Gringolts hails from Russia and has a penchant for modern works, thus having no difficulty displaying grit and dynamism. He knows the work well, having recorded it with Julien Salemkour and the Copenhagen Philharmonic. One could not fail to be impressed by his power and punch, traits shown in equal measure by Jaap van Zweden on the podium.

And on to Mahler and his First Symphony. I still had the Manfred Honeck performance (review click here) of a few days ago ringing in my ears, so was keen to compare and contrast van Zweden’s interpretation. He is known for his driving energy – but would that be gained at a price? Van Zwenden is currently Music Director at both the Hong Kong Philharmonic and the New York Philharmonic but announced, some months ago, that he will leave both orchestras at the end of the 2023-2024 season. The conductor named the pandemic as a chief contributor to his decision, having effectively been away from the orchestras for two years. This gave him time to be with his family, to compose and explore music away from the classical repertoire (he is apparently a fan of contemporary pop music).

It helped the conductor that he had the forces of the Tonhalle Orchestra and the acoustics of the Tonhalle at his command and assistance. The music had more space to breathe, and in the loud (very loud) sections more chance to thrill and attack. After the first climax, we knew van Zweden’s Mahler 1 would be a different beast to that of Honeck. There was now more electricity, more angst, bite and menace.

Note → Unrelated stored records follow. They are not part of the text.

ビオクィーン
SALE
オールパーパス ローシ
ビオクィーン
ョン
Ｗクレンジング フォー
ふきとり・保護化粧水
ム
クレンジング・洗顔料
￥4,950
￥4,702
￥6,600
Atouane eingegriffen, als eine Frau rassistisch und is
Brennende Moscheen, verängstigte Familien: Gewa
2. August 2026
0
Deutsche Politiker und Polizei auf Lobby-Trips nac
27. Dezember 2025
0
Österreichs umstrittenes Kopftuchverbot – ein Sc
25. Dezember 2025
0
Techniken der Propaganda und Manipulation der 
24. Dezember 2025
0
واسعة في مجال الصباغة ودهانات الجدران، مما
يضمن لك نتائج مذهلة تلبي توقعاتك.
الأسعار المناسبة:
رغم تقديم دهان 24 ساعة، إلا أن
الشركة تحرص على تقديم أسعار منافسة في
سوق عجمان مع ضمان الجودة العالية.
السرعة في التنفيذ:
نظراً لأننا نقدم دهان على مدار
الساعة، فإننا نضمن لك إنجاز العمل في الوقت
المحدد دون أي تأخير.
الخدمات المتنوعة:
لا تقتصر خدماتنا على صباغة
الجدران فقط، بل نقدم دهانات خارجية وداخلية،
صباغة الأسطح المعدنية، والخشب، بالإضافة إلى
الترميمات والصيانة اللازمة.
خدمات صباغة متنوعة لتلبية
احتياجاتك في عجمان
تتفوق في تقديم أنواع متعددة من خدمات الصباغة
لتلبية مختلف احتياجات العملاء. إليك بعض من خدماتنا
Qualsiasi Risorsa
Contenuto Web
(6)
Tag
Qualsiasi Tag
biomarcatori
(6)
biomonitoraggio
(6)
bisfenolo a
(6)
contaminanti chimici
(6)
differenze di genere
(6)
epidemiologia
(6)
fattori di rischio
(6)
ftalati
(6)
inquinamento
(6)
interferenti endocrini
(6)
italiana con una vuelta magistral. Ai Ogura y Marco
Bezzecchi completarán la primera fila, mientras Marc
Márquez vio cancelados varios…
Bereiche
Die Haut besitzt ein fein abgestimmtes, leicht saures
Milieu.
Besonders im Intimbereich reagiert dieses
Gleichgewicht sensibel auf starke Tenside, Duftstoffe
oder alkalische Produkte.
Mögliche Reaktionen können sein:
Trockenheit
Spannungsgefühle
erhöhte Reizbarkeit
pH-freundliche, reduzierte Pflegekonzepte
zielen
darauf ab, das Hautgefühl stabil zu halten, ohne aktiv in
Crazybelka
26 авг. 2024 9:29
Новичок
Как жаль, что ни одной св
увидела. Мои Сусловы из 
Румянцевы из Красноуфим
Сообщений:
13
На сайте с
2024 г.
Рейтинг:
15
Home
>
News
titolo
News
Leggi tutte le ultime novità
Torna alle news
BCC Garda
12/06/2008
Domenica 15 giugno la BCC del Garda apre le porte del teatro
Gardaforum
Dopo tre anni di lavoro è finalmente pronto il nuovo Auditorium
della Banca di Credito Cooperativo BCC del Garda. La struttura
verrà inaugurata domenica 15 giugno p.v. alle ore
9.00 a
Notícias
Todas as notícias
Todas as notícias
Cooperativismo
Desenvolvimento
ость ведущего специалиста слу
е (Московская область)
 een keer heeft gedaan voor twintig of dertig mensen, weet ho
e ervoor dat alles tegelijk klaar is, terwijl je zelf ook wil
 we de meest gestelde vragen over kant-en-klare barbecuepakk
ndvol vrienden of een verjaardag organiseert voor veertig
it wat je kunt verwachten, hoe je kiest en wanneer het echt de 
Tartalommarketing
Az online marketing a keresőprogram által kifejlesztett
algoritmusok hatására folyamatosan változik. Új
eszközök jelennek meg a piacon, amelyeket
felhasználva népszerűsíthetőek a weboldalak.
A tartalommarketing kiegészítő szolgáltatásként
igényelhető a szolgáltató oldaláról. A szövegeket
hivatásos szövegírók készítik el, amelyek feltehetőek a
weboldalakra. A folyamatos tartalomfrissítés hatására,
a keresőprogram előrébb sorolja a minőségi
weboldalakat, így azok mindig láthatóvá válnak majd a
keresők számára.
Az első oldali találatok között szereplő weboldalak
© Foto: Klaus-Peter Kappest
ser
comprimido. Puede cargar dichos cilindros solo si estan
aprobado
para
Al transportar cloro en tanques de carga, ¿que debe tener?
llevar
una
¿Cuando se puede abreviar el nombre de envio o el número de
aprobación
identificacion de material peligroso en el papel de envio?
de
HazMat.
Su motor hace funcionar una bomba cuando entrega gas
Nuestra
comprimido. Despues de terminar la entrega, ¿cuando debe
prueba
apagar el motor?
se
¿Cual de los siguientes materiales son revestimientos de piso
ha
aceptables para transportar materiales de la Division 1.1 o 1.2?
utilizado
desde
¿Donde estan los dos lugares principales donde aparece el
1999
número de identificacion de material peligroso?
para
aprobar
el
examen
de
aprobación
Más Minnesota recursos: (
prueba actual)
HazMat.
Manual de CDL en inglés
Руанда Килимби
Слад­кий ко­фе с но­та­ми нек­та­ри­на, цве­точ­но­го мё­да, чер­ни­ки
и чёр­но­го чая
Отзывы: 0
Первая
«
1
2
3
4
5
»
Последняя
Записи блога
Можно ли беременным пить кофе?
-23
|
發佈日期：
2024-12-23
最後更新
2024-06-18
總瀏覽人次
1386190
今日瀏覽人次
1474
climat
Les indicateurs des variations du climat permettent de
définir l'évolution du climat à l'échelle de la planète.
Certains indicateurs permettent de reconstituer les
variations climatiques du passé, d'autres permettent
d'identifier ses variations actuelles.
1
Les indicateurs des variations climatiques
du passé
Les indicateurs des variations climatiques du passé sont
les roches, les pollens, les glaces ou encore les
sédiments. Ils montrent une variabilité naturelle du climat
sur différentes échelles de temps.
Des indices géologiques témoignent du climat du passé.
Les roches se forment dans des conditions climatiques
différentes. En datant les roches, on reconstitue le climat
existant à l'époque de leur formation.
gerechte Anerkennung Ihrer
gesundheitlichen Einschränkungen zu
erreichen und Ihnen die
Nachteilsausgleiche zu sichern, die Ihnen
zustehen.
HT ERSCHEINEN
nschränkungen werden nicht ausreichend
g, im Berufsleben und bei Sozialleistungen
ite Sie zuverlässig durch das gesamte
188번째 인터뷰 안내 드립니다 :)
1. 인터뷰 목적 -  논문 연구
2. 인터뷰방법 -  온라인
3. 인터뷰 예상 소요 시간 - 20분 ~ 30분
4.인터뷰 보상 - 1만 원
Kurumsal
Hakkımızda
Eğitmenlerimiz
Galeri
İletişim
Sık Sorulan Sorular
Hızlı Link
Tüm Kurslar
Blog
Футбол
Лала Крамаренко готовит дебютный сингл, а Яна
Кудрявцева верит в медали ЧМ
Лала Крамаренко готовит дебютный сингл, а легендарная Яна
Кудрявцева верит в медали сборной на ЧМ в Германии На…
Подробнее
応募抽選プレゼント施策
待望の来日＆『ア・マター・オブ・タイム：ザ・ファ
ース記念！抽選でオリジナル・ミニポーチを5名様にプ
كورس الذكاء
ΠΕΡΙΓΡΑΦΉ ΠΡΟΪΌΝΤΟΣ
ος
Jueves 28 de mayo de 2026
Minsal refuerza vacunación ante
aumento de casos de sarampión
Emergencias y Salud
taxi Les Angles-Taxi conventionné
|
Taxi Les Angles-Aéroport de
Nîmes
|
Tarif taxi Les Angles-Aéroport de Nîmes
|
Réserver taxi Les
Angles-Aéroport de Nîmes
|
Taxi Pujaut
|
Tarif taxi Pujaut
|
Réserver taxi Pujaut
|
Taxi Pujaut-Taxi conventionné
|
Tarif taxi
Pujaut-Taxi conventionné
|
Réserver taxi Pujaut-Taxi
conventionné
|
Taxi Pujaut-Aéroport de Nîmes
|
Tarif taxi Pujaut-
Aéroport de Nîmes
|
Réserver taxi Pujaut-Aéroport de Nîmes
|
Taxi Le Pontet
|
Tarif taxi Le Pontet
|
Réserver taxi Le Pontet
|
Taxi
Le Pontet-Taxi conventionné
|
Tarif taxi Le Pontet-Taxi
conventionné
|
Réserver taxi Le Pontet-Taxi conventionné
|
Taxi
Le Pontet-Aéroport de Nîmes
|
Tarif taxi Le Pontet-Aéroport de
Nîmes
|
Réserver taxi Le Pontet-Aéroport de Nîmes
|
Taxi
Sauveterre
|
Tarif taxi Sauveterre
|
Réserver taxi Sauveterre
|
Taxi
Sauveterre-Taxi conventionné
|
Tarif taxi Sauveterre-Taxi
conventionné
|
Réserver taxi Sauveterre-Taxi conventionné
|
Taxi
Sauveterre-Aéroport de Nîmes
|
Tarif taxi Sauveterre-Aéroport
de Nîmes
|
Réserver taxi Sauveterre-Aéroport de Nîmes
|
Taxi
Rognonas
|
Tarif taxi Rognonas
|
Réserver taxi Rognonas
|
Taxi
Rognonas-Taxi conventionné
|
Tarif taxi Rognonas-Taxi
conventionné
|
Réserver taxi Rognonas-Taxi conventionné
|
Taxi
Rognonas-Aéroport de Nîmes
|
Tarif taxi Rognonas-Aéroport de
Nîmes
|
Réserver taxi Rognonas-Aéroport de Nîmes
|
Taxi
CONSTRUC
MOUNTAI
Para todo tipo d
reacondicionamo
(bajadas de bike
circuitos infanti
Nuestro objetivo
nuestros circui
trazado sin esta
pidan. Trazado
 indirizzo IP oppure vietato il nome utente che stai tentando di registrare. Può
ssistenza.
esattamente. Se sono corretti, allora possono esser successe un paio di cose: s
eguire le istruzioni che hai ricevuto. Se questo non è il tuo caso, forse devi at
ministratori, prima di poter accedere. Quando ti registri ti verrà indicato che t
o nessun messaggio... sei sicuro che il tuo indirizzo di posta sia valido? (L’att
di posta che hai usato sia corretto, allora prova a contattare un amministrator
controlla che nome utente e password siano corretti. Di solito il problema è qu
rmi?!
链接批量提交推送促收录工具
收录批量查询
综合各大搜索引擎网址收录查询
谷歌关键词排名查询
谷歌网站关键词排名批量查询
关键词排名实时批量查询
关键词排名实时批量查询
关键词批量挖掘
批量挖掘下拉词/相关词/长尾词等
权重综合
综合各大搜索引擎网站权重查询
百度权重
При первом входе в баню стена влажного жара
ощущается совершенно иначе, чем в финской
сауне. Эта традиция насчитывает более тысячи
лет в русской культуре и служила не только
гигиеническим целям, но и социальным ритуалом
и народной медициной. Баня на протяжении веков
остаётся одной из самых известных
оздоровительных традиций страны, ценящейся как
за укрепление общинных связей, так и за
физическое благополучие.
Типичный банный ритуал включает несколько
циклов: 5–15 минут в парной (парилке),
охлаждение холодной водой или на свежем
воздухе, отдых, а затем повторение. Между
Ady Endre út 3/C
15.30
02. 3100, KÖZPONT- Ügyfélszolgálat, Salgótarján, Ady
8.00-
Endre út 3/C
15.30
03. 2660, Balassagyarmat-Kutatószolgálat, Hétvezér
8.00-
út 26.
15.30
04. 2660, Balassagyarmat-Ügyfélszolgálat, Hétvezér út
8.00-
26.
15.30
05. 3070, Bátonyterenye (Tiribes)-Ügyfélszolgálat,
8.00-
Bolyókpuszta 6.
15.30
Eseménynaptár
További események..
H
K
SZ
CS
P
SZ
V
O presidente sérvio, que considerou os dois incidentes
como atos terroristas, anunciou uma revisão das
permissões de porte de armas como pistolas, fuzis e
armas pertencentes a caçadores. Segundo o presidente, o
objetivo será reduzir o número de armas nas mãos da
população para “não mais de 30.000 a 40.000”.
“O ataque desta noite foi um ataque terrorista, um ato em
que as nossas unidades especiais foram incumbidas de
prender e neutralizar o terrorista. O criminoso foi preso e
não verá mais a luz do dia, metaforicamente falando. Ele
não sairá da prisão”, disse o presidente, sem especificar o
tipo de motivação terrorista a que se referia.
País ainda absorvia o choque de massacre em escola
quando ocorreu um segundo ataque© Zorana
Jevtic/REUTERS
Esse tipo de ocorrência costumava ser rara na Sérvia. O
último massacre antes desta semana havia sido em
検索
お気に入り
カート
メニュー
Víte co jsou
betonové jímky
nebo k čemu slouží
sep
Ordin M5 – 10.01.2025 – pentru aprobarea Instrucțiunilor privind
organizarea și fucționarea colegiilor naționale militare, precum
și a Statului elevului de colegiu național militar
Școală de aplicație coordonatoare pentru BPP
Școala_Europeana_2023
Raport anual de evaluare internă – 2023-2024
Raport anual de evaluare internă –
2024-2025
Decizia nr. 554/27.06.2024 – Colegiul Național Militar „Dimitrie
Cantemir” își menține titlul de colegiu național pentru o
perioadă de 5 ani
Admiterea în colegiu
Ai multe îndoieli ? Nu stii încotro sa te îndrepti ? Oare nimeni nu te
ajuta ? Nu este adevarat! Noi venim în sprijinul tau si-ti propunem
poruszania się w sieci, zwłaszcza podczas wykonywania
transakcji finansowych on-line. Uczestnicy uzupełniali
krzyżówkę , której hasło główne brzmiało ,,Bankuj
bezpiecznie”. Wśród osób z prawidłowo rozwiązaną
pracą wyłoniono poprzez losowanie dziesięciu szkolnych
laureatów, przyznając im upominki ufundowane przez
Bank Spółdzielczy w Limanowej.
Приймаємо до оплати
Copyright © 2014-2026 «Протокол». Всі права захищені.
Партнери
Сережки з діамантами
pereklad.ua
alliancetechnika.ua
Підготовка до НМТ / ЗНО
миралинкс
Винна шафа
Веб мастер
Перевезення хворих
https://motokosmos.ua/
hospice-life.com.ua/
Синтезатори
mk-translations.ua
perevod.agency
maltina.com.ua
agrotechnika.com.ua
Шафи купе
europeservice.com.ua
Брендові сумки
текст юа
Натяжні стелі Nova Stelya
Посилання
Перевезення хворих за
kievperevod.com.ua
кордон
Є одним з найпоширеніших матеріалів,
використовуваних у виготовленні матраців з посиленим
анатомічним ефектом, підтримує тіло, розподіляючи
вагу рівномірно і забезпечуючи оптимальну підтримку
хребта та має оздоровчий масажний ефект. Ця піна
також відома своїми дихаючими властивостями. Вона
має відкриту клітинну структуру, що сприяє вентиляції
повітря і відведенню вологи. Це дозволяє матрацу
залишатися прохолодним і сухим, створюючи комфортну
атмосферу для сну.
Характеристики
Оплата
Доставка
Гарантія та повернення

The Scherzo benefited from van Zweden’s demonic attack, but where was the joy, the Austrian-Bohemian Gemütlichkeit? This was a thuggish Dutch-American onslaught, impressive at times it must be admitted. There was even a threat of menace in the Funeral March (full marks to Roland Dangel for a faultless introduction).

The orchestra obeyed every direction, the strings worked hard under the leadership of Peter McGuire; another principal to draw praise was Ivo Gass, principal horn.

The opening crash of the final movement was deafening, van Zweden reminding me at times of the conducting style of Sir Georg Solti. It was all very loud, van Zweden (a hard taskmaster in rehearsal I believe) driving the orchestra on with force. He knew what he wanted and was determined to get it. When he jumped into the air on the last note, the audience duly roared.